We have tight coupling between Business Entities and three main layers, which is fine – we can push and pull our business entities back and forth, we can use them in the model classes in MVP pattern (UI Layer), but we cannot, or at least we should not, push them through the services. Since the Business Entities are OOP classes, which can contain numerous child objects and structures, they are very difficult to serialize, and, not to mention – simply too heavy to push through the physical boundaries.
This is why we often transform these objects into lightweight objects, suitable for serialization, and push those through the service. For example, if we want to push information about a conference session through the service, we don’t want to push all of the session ratings together with it, even if they belong to the Session business entity. It is simply too heavy, and this information is not required by the service consumer. But, let’s say, we want to know the average rating of the session. So we will create a lightweight session object, with only those properties which are really necessary – and the average rating will be one of those properties. We will not carry the weight of each single rating through the service.
This is known as Data Transfer Object (DTO) pattern. It is a design pattern used to package multiple data structures into a single structure for transfer across boundaries. Translator components are used along the DTO, which translate data formats between the business layer entities and the DTO objects.
This approach gives us another advantage: it makes it possible to change the internal implementation of the business layer, even the definition of Business Entities (although this is not done that often – at least it should not be), without affecting functionality of consumers on another side of the service.
Validating Business Entities
Best practices are telling us that we should validate our Business Entities inside the entity classes. That means, each business entity class should check the values of the properties, and prove if they fulfill the basic rules, like existence, range and length.
There are various theories and examples all over the internet, what is the best way to do this. The worst ones are, by my opinion, those with hard coded rules, where changing the rule means recompiling the solution. Yes, clearly, complex business rules need to be hardcoded, but there is no excuse for hardcoding basic validation rules. Even if you mask this hardcoding through some nice-styled code, like property attributes, it is still ugly.
There are lots of implementations, which include so called "rules engine", which then rely on some configuration entity, like XML file, from which the rules are being read.
If we use SharePoint as a data store, it brings another level of complexity. As you know, you can set the basic validation rules directly on the fields in SharePoint lists and libraries. If you now point out, that we should not care about it, since the business entities are the heart of our model, and not the data structures in the data source, you would be theoretically right, but still, it is not a nice thing to do. And, furthermore, if we take the rules set in SharePoint field definitions into consideration, we will potentially have fewer exceptions in the data access layer – since we will not be "surprised" if someone changes the validation rules on the fields in the lists.

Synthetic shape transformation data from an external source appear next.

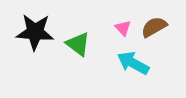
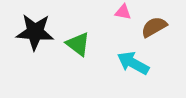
pink triangle: moved 16 px up; rotated 36 degrees counterclockwise
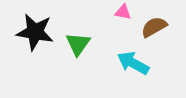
black star: rotated 6 degrees clockwise
green triangle: rotated 28 degrees clockwise
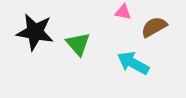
green triangle: rotated 16 degrees counterclockwise
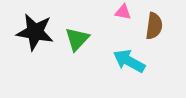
brown semicircle: moved 1 px up; rotated 128 degrees clockwise
green triangle: moved 1 px left, 5 px up; rotated 24 degrees clockwise
cyan arrow: moved 4 px left, 2 px up
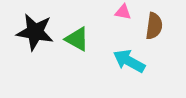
green triangle: rotated 44 degrees counterclockwise
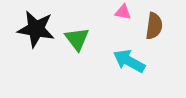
black star: moved 1 px right, 3 px up
green triangle: rotated 24 degrees clockwise
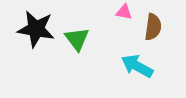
pink triangle: moved 1 px right
brown semicircle: moved 1 px left, 1 px down
cyan arrow: moved 8 px right, 5 px down
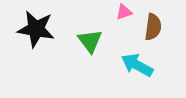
pink triangle: rotated 30 degrees counterclockwise
green triangle: moved 13 px right, 2 px down
cyan arrow: moved 1 px up
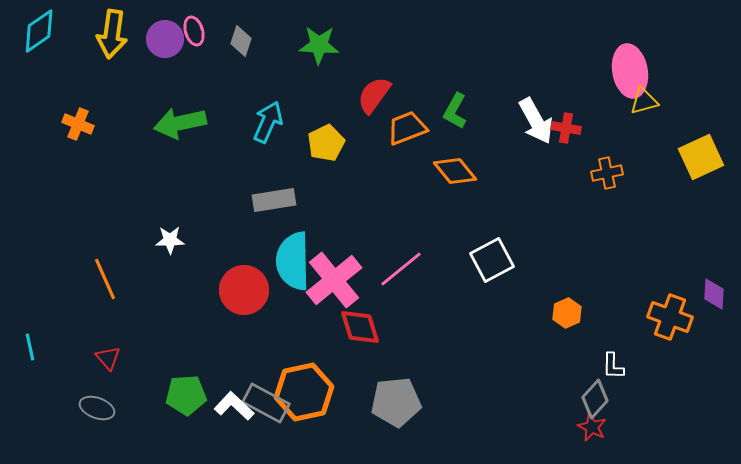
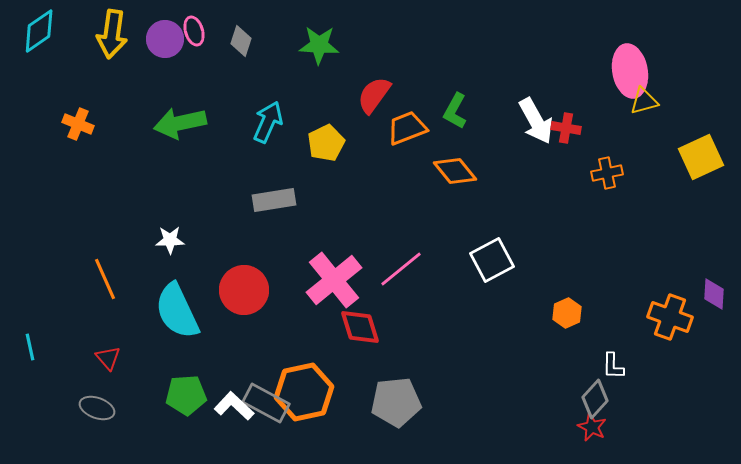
cyan semicircle at (293, 261): moved 116 px left, 50 px down; rotated 24 degrees counterclockwise
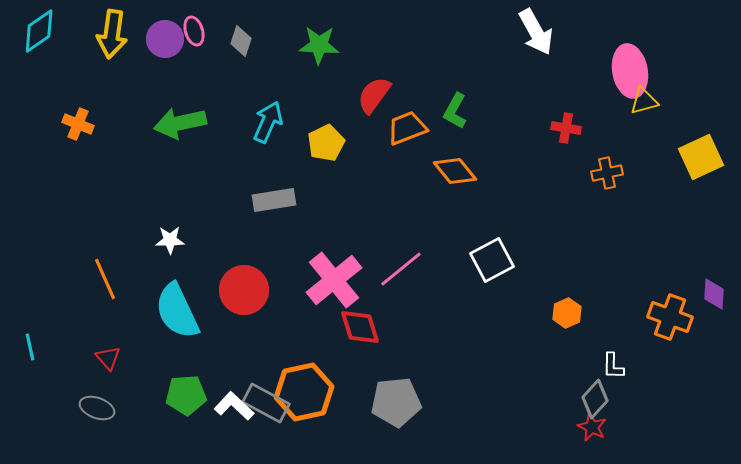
white arrow at (536, 121): moved 89 px up
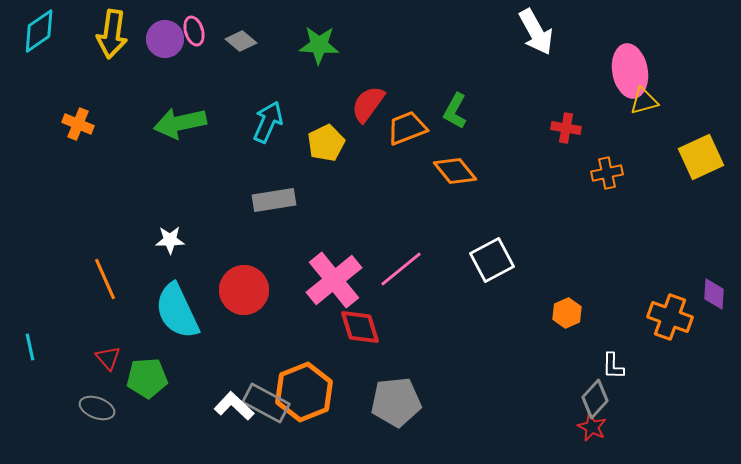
gray diamond at (241, 41): rotated 68 degrees counterclockwise
red semicircle at (374, 95): moved 6 px left, 9 px down
orange hexagon at (304, 392): rotated 10 degrees counterclockwise
green pentagon at (186, 395): moved 39 px left, 17 px up
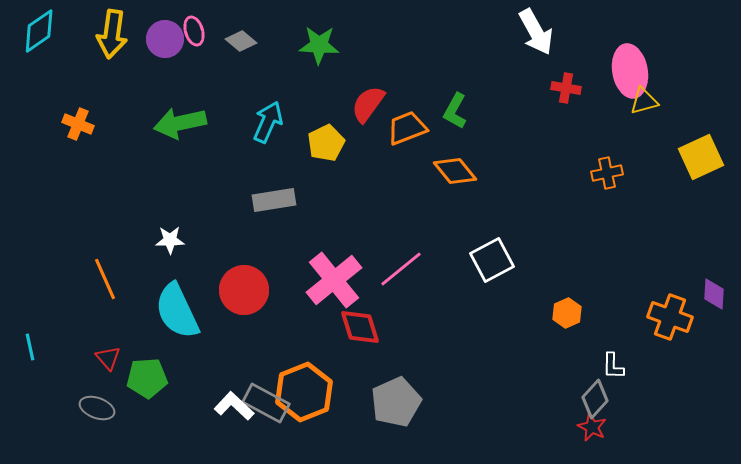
red cross at (566, 128): moved 40 px up
gray pentagon at (396, 402): rotated 18 degrees counterclockwise
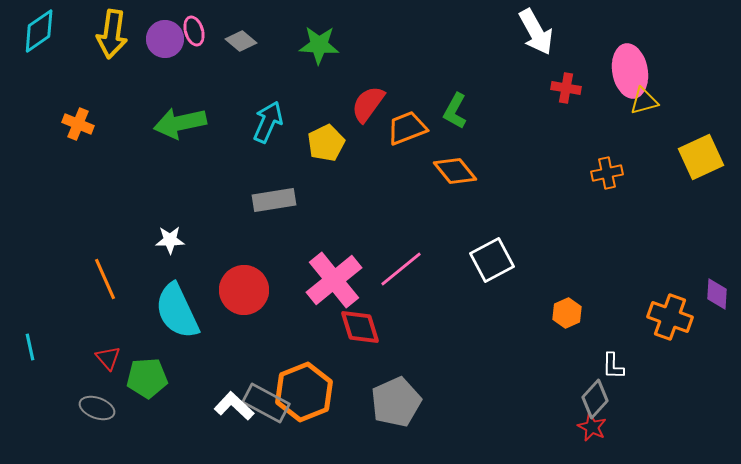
purple diamond at (714, 294): moved 3 px right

But, this brings us promptly to two further issues:
- Business Entities are not SPContext aware, and they cannot, and should not, be directly mapped to the SharePoint Fields
- Validation rules in the SharePoint fields are pretty rudimental, and they can cover only basic stuff. So they need to be combined with some other rules source through our rules engine. Furthermore, as we have seen, we cannot count on SharePoint to be our only data source – if we have SQL Server and web services as additional data sources, things are becoming even more interesting.
As I have mentioned before, the validation topic will be covered in one of the future posts in this series, I just wanted to briefly talk about it, since a lot of questions I had about previous articles were about validation, and why wasn’t it included there.